I could see this book being used in a group setting. The exercises would make for a fun family evening or for a group of high school or college students.

Note to Kindle readers: many of the exercises contain instructions like, “Copy, cut out and arrange...” Also, after each exercise is a “Click here for the answers” which will work, I suppose on new Kindles, but not my older, non-touch screen one. Some exercises also say “Click here to download this exercise” which could be done on a computer Kindle reading app.

I received a complimentary digital copy of this book from the publisher for the purpose of an independent and honest review.

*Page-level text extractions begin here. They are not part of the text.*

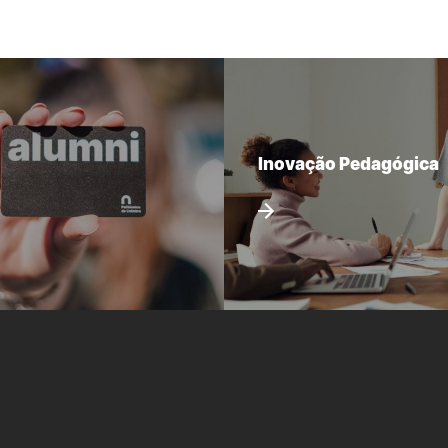
Inovação Pedagógica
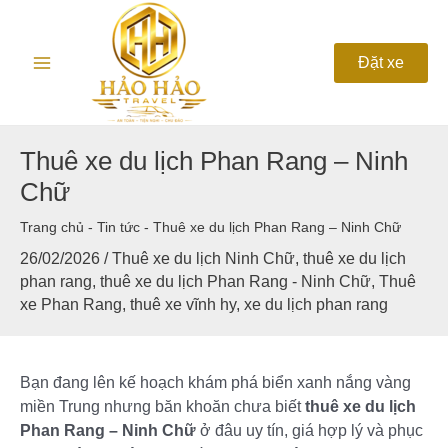
Nhảy
Main
tới
nội
Menu
Đặt xe
dung
Thuê xe du lịch Phan Rang – Ninh
Chữ
Trang chủ
-
Tin tức
-
Thuê xe du lịch Phan Rang – Ninh Chữ
26/02/2026
/
Thuê xe du lịch Ninh Chữ
,
thuê xe du lịch
phan rang
,
thuê xe du lịch Phan Rang - Ninh Chữ
,
Thuê
xe Phan Rang
,
thuê xe vĩnh hy
,
xe du lịch phan rang
Bạn đang lên kế hoạch khám phá biển xanh nắng vàng
miền Trung nhưng băn khoăn chưa biết
thuê xe du lịch
Phan Rang – Ninh Chữ
ở đâu uy tín, giá hợp lý và phục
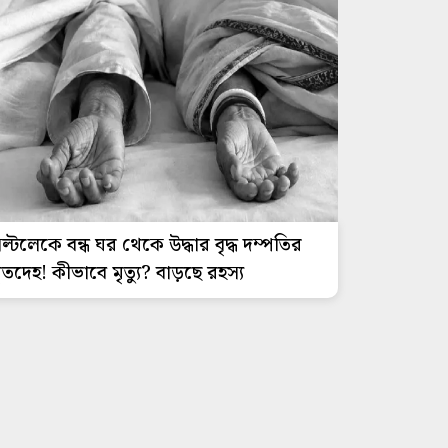
ল্টলেকে বন্ধ ঘর থেকে উদ্ধার বৃদ্ধ দম্পতির
ৃতদেহ! কীভাবে মৃত্যু? বাড়ছে রহস্য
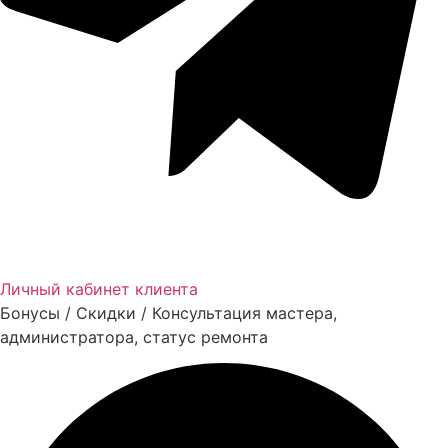
Личный кабинет клиента
Бонусы / Скидки / Консультация мастера,
администратора, статус ремонта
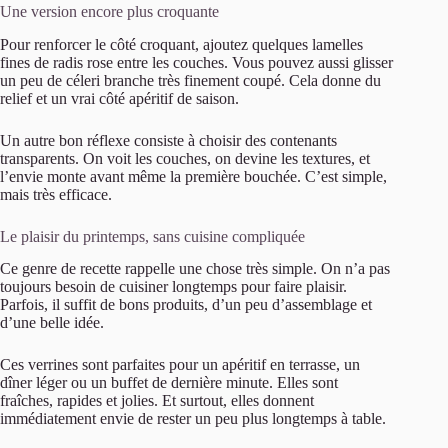
Une version encore plus croquante
Pour renforcer le côté croquant, ajoutez quelques lamelles
fines de radis rose entre les couches. Vous pouvez aussi glisser
un peu de céleri branche très finement coupé. Cela donne du
relief et un vrai côté apéritif de saison.
Un autre bon réflexe consiste à choisir des contenants
transparents. On voit les couches, on devine les textures, et
l’envie monte avant même la première bouchée. C’est simple,
mais très efficace.
Le plaisir du printemps, sans cuisine compliquée
Ce genre de recette rappelle une chose très simple. On n’a pas
toujours besoin de cuisiner longtemps pour faire plaisir.
Parfois, il suffit de bons produits, d’un peu d’assemblage et
d’une belle idée.
Ces verrines sont parfaites pour un apéritif en terrasse, un
dîner léger ou un buffet de dernière minute. Elles sont
fraîches, rapides et jolies. Et surtout, elles donnent
immédiatement envie de rester un peu plus longtemps à table.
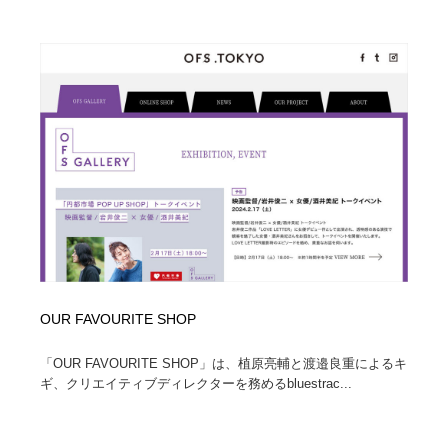
OUR FAVOURITE SHOP
「OUR FAVOURITE SHOP」は、植原亮輔と渡邉良重によるキ
ギ、クリエイティブディレクターを務めるbluestrac...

4.0 von 5 Sternen Great training for your brain 22. Oktober 2014
Von Tom Meiers - Veröffentlicht auf Amazon.com
Format: Kindle Edition
Scientific tools for training problem solving, intuition, emotional intelligence, creativity, and more. The author says in the introduction " This brain training book for everything but IQ will teach you to drive your mind, to get the most from what you've got under the hood." It does say that the exercises are not easy,"if they weren't challenging, they wouldn't do you any good." This book challenges you to "Forget the IQ tests and tweak those parts of intelligence that matter most to real-world success."

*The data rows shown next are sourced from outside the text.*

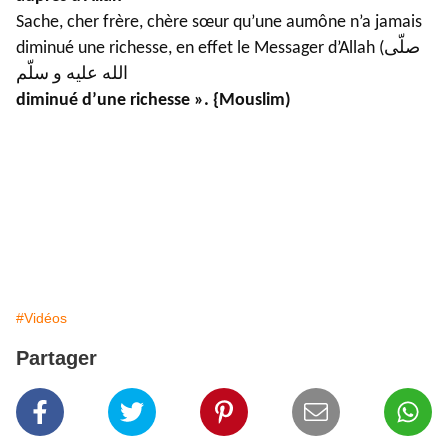
Sache, cher frère, chère sœur qu’une aumône n’a jamais
diminué une richesse, en effet le Messager d’Allah (صلّى
الله عليه و سلّم) a dit :
« Jamais aumône n’a rien
diminué d’une richesse ». {Mouslim)
#Vidéos
Partager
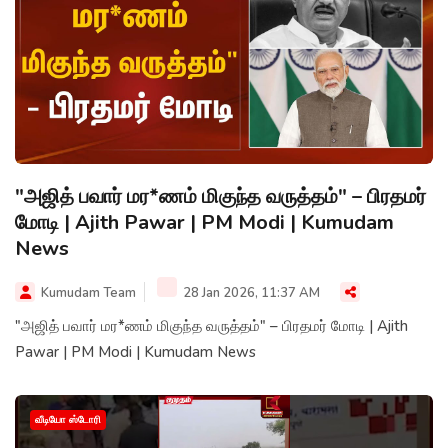
"அஜித் பவார் மர*ணம் மிகுந்த வருத்தம்" – பிரதமர்
மோடி | Ajith Pawar | PM Modi | Kumudam
News
Kumudam Team
28 Jan 2026, 11:37 AM
"அஜித் பவார் மர*ணம் மிகுந்த வருத்தம்" – பிரதமர் மோடி | Ajith
Pawar | PM Modi | Kumudam News
வீடியோ ஸ்டோரி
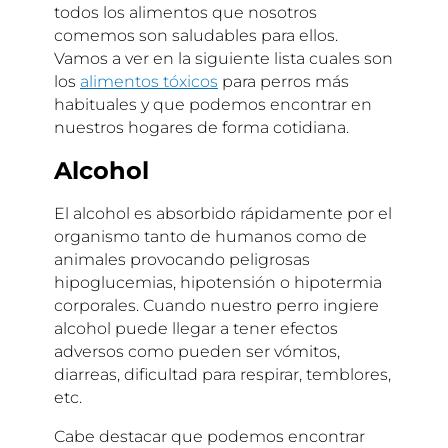
todos los alimentos que nosotros
comemos son saludables para ellos.
Vamos a ver en la siguiente lista cuales son
los
alimentos tóxicos
para perros más
habituales y que podemos encontrar en
nuestros hogares de forma cotidiana.
Alcohol
El alcohol es absorbido rápidamente por el
organismo tanto de humanos como de
animales provocando peligrosas
hipoglucemias, hipotensión o hipotermia
corporales. Cuando nuestro perro ingiere
alcohol puede llegar a tener efectos
adversos como pueden ser vómitos,
diarreas, dificultad para respirar, temblores,
etc.
Cabe destacar que podemos encontrar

This book will appeal to anyone who wants to improve their mind with practical exercises and real world examples of problem solving. The subjects of intuition, working memory, creativity, multitasking, and will power, and they all get a full chapter each. Included is an explanation of the skill, and exercises to develop that skill. In the chapter on willpower the author states "If IQ is the strength of the bulb in your lighthouse, willpower is the lens that focuses it into a beam." There are answers in the back to most of the exercises in this book, but you won't want to look at them until you at least give them a try.
The author says this book will "help you train your brain with useful and engaging exercises that will help yo make the most of your brain in the area that matters most- life."
The author has written numerous books, among them Geek Logic, Brain Candy, and Brain Trust. He has also written for Esquire, New York Times, Wired, and Men's Health.
This book makes the point that I have always believed, that IQ is not enough to be successful in life. Concepts like creativity, willpower, emotional intelligence, and intuition have the most impact in the real world. If you enjoy word games, stretching your mind, thinking outside the box, and want to increase your brainpower, this book is for you.
Some puzzles require cutting out parts of the book to rearrange in a certain order, so be prepared to do so.
Published by three rivers press.com. and also available as an ebook.
I have been provided a complimentary copy in exchange for this review.